If the location is more accurate, such as using a phone’s GPS, 0.8 percent to 0.9 percent of recipients of the ad may click on it, he said.
“It’s huge,” Lane said. “No other media can deliver such a targeted ad to the mass market,” he said of mobile phones.
The rate of clicks for mobile ads that aren’t based on location at all hovers around 0.1 percent.
The danger is that the current flood of poorly targeted mobile ads will turn off advertisers and consumers. Consumers who keep receiving ads that are not relevant to them may pay less attention to all ads thereafter, according to Mike McGuire, an analyst at Gartner Inc.
That said, advertisers are used to a large portion of their ad dollars not generating returns.

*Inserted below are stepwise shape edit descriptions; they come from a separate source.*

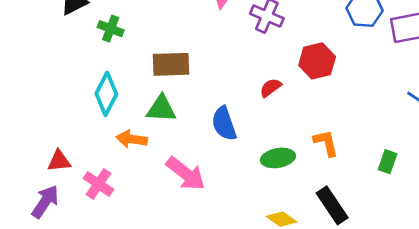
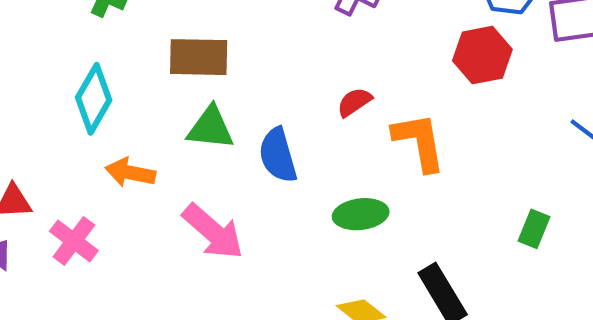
red hexagon: (317, 61) -> (482, 55), moved
green triangle: (161, 109) -> (211, 128), moved
orange L-shape: (326, 143) -> (419, 142), moved, size x1.4

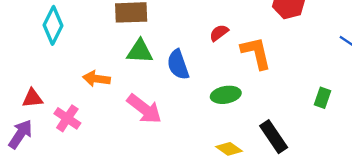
cyan diamond: (94, 99) -> (53, 25), moved

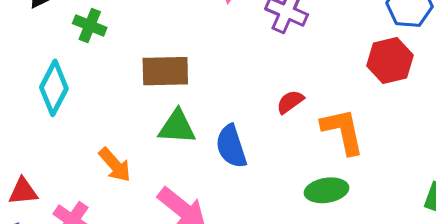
orange arrow: (97, 79) -> (115, 165), turned -140
green ellipse: (226, 95) -> (327, 190), moved

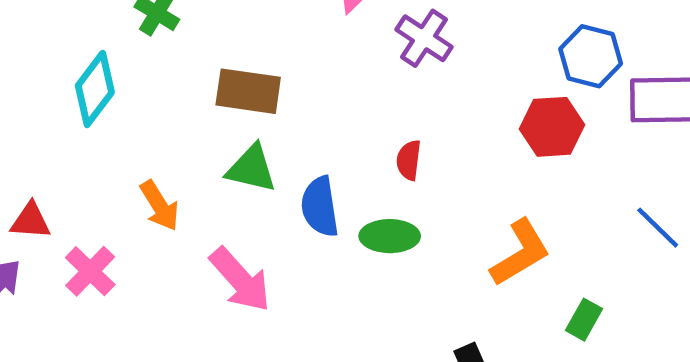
red semicircle: (290, 102) -> (409, 160), turned -56
orange L-shape: (343, 131) -> (520, 253), moved, turned 62
green ellipse: (327, 190) -> (390, 236), moved

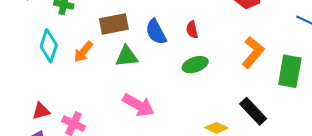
orange arrow: (160, 206) -> (83, 52), moved, turned 90
blue semicircle: (320, 207) -> (156, 32), moved
green rectangle: (584, 320) -> (290, 71), size x1.8

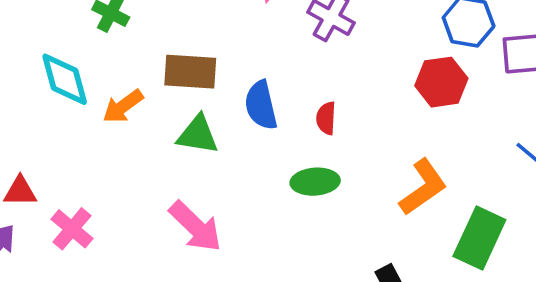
cyan diamond: (49, 46) -> (65, 79), turned -48

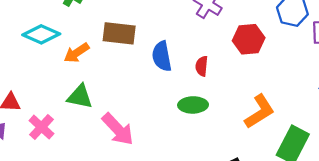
cyan diamond: (65, 79) -> (41, 34), turned -54
red hexagon: (441, 82) -> (249, 39), moved
green triangle: (198, 135) -> (80, 97), moved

Single-digit response is considered to be good for most campaigns.
When done right, business owners say the hyperlocal ads help drive traffic.
To lure tobacco customers in its Chicago neighborhood of Ravenswood, Nothing Like It smoke shop tried advertising on mobile phones within a three-block radius. It worked, bringing in two to three walk-ins a day.

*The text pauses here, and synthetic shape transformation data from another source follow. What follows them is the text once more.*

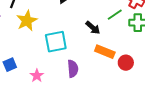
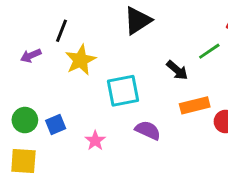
orange rectangle: (105, 52) -> (195, 105), turned -36
purple semicircle: (73, 69) -> (148, 130), turned -60

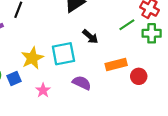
yellow star: (81, 60) -> (32, 58), moved
black arrow: (177, 70) -> (90, 37), moved

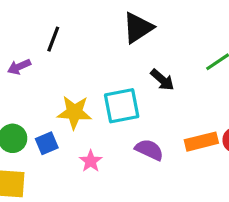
yellow star: (32, 58) -> (74, 112), turned 30
orange rectangle: (116, 65) -> (201, 142), moved

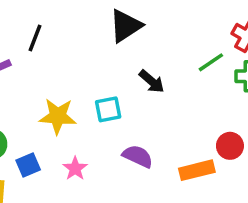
cyan square: (122, 106) -> (108, 109), size x0.7
orange rectangle: (201, 142) -> (197, 170), moved
blue square: (47, 143) -> (28, 165), moved

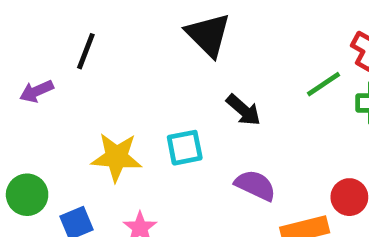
black triangle: (126, 26) -> (208, 35), turned -42
purple semicircle: (138, 156) -> (255, 185), moved

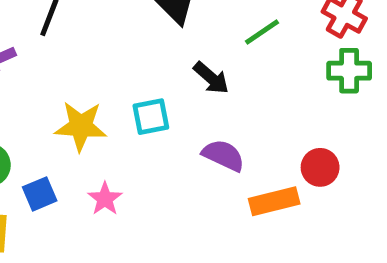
green line: (323, 84) -> (262, 32), moved

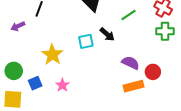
cyan square: (151, 117) -> (86, 41), moved
yellow star: (81, 126) -> (52, 55), turned 30
purple semicircle: (223, 155) -> (131, 63), moved

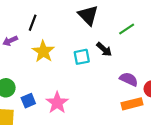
yellow star: (52, 55) -> (43, 51), moved
pink star: (62, 85) -> (57, 103), size x1.5

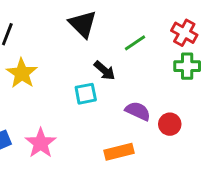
cyan square: (82, 57) -> (86, 94), moved
orange rectangle: (132, 104) -> (119, 152), moved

The shop had been listed on Yelp Inc. and advertised on Google Maps with little success getting new customers in the door more than a couple of times a quarter, said co-owner Francisco Melendez.
He then turned to a startup, CommuteStream, that places ads in mass-transit apps. Melendez now spends about $5 a day to send his ad to about 250 commuters, and he said it paid off immediately.
Started in February, CommuteStream knows users’ daily commute patterns, has access to data from their phones and can figure out just how much time they have to stop by a merchant and make a purchase before needing to board a bus. The startup can typically determine a user’s location within less than 100 feet, said Samuel Pro, chief executive officer of CommuteStream.
“When you can interact with commuters that are passing by your business on a daily basis, it’s those people who have the best chance of becoming regular customers,” Pro said. “It’s really about driving foot traffic and finding customers that are going to be loyal.”